Parametry Shark Race SUP 14’:
- Długość: 14’
- Szerokość: 27”
- Grubość: 6”
- Pojemność: 319 litrów
- Waga: 12.1 kg
- Ciśnienie: 20 psi
Cena: 4300 zł
W zestawie znajdują się:
- plecak z kółkami
- smycz
- dwukierunkowa pompka
- wodoodporne etui
- zestaw naprawczy
Deski Sharka przyzwyczaiły nas do solidności wykonania. Tutaj także nie ma wyjątku. Wysokiej jakości materiały idą w parze z nowoczesną technologią produkcji, co w efekcie daje bardzo sztywny kadłub o równych powierzchniach i estetycznych łączeniach poszczególnych elementów. Na pokładzie znajdziemy wygodny uchwyt do przenoszenia deski, linki do zaczepienia niewielkiego bagażu, co nawet na desce race okazuje się przydatne, podwyższony fragment piankowego dywanika na rufie do oparcia stopy podczas zwrotów na bojce, uchwyt na wiosło, zawór oraz uchwyt do holowania. Na dnie ujrzymy oryginalną skrzynkę statecznikową Sharka. Jej elastyczna konstrukcja z wycięciem na środku pozwala łatwiej i ciaśniej zwinąć deskę, a także umożliwia montaż firmowego statecznika bez potrzeby użycia dodatkowych narzędzi. Dołączony do kompletu statecznik jest trochę miękki i bardziej pasuje do desek allround niż race, jednak spełnia swoje podstawowe zadanie. Osoby preferujące bardziej wyczynowe finy, mogą użyć dowolnego statecznika, pasującego do skrzynki us-box. Wyścigowego Sharka wieńczy bojowo wyglądający plastikowy dziób do rozcinania wody.

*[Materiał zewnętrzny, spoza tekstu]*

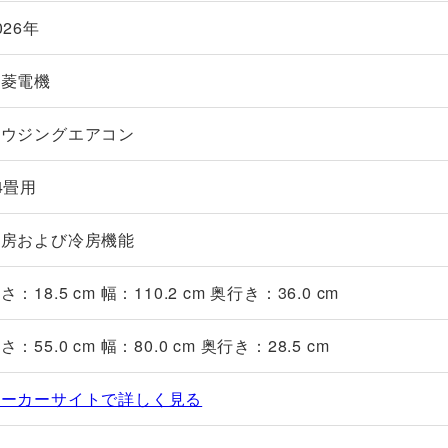
026年
三菱電機
ハウジングエアコン
4畳用
暖房および冷房機能
さ：18.5 cm 幅：110.2 cm 奥行き：36.0 cm
さ：55.0 cm 幅：80.0 cm 奥行き：28.5 cm
メーカーサイトで詳しく見る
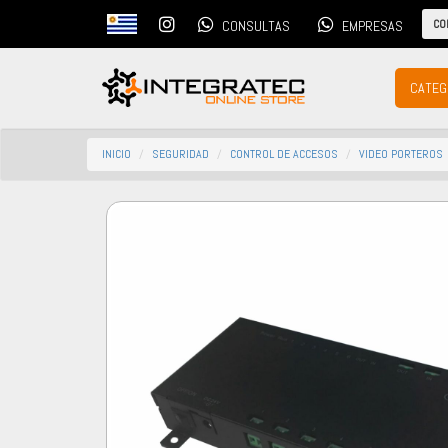
CO
CONSULTAS
EMPRESAS
CATEG
INICIO
SEGURIDAD
CONTROL DE ACCESOS
VIDEO PORTEROS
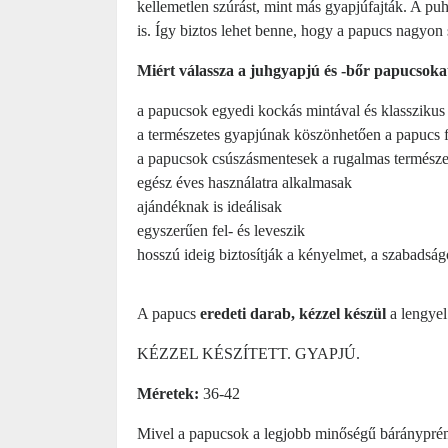
kellemetlen szúrást, mint más gyapjúfajták. A pu
is. Így biztos lehet benne, hogy a papucs nagyon 
Miért válassza a juhgyapjú és -bőr papucsoka
a papucsok egyedi kockás mintával és klasszikus
a természetes gyapjúnak köszönhetően a papucs fel
a papucsok csúszásmentesek a rugalmas természe
egész éves használatra alkalmasak
ajándéknak is ideálisak
egyszerűen fel- és leveszik
hosszú ideig biztosítják a kényelmet, a szabadságo
A papucs
eredeti darab, kézzel készül
a lengyel
KÉZZEL KÉSZÍTETT. GYAPJÚ.
Méretek:
36-42
Mivel a papucsok a legjobb minőségű bárányprémb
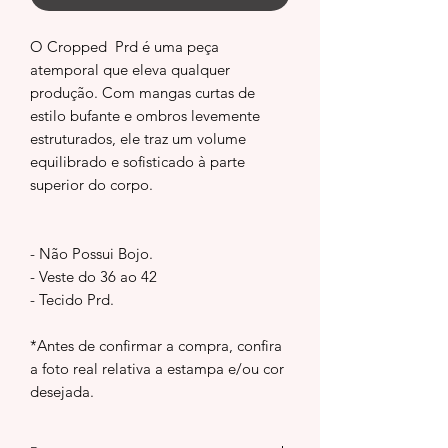
O Cropped Prd é uma peça
atemporal que eleva qualquer
produção. Com mangas curtas de
estilo bufante e ombros levemente
estruturados, ele traz um volume
equilibrado e sofisticado à parte
superior do corpo.
- Não Possui Bojo.
- Veste do 36 ao 42
- Tecido Prd.
*Antes de confirmar a compra, confira
a foto real relativa a estampa e/ou cor
desejada.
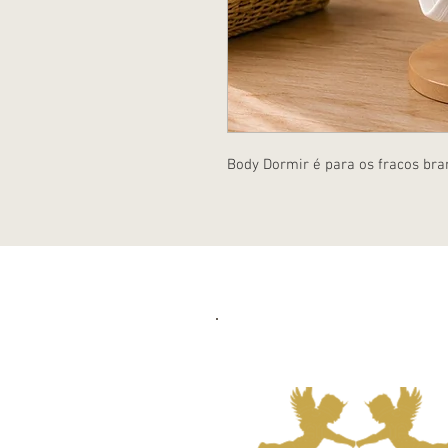
Body Dormir é para os fracos br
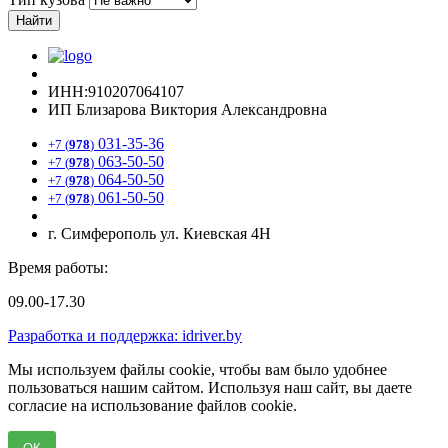
Найти
ИНН:910207064107
ИП Близарова Виктория Александровна
031-35-36
+7 (
978
)
063-50-50
+7 (
978
)
064-50-50
+7 (
978
)
061-50-50
+7 (
978
)
г. Симферополь ул. Киевская 4Н
Время работы:
09.00-17.30
Разработка и поддержка: idriver.by
Мы используем файлы cookie, чтобы вам было удобнее
пользоваться нашим сайтом. Используя наш сайт, вы даете
согласие на использование файлов cookie.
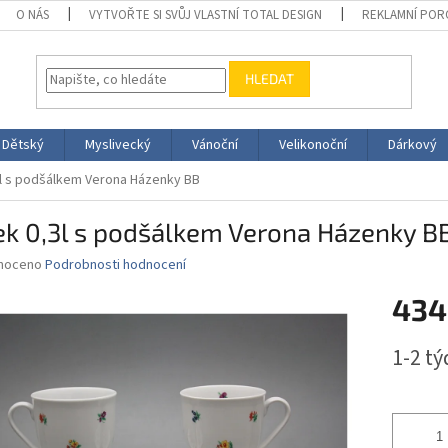
O NÁS
VYTVOŘTE SI SVŮJ VLASTNÍ TOTAL DESIGN
REKLAMNÍ POR
HLEDAT
Dětský
Myslivecký
Vánoční
Velikonoční
Dárkový
3l s podšálkem Verona Házenky BB
ek 0,3l s podšálkem Verona Házenky B
né
noceno
Podrobnosti hodnocení
ní
434
u
Měrná
1-2 t
cena:
ek.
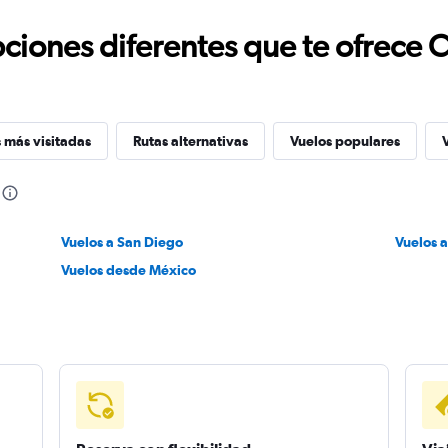
ciones diferentes que te ofrece 
 más visitadas
Rutas alternativas
Vuelos populares
Vuelos a San Diego
Vuelos 
Vuelos desde México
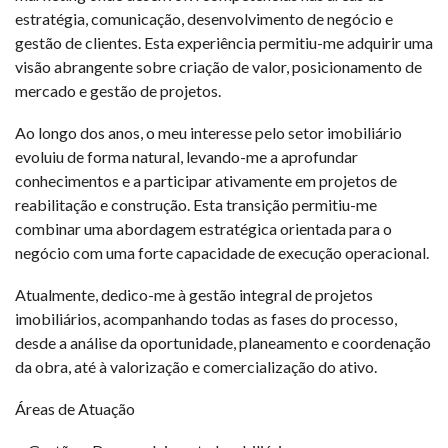
estratégia, comunicação, desenvolvimento de negócio e
gestão de clientes. Esta experiência permitiu-me adquirir uma
visão abrangente sobre criação de valor, posicionamento de
mercado e gestão de projetos.
Ao longo dos anos, o meu interesse pelo setor imobiliário
evoluiu de forma natural, levando-me a aprofundar
conhecimentos e a participar ativamente em projetos de
reabilitação e construção. Esta transição permitiu-me
combinar uma abordagem estratégica orientada para o
negócio com uma forte capacidade de execução operacional.
Atualmente, dedico-me à gestão integral de projetos
imobiliários, acompanhando todas as fases do processo,
desde a análise da oportunidade, planeamento e coordenação
da obra, até à valorização e comercialização do ativo.
Áreas de Atuação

Właścicieli „rekina” ucieszą przydatne i dobrze wykonane akcesoria. Kolejny raz musimy pochwalić Sharka za solidny plecak, który nie zajmuje dużo miejsca, ale z łatwością mieści zrolowaną deskę wraz za dodatkowymi elementami ekwipunku.
Wrażenia na wodzie
Szerokość 27” plasuje wyścigowego Sharka w grupie supów race 14’ mniej więcej po środku skali trudności – osiągów. Jednak wąska rufa i niezbyt długi odcinek maksymalnej szerokości trochę przesuwają testowaną deskę w bardziej wyczynową stronę. Dla osób opływanych z wąskimi supami regatowymi, Shark Race SUP 14’ może wydać się bardzo stabilny i bezpieczny, idealnie nadającym się na mocniej zafalowane akweny, a nawet na krótsze touringowe wycieczki (mała powierzchnia bagażowa wyklucza wielodniowe ekspedycje). Natomiast cięższe osoby o mniejszym doświadczeniu prawdopodobnie będą musiałby poświęcić chwilę na oswojenie poczucia równowagi. Shark może się wydać odrobinę bardziej wymagający od ogólnie szerszych wyścigówek 14’x27”, ale jest bez porównania stabilniejszy od pompowanych desek race o szerokości 24 – 25”.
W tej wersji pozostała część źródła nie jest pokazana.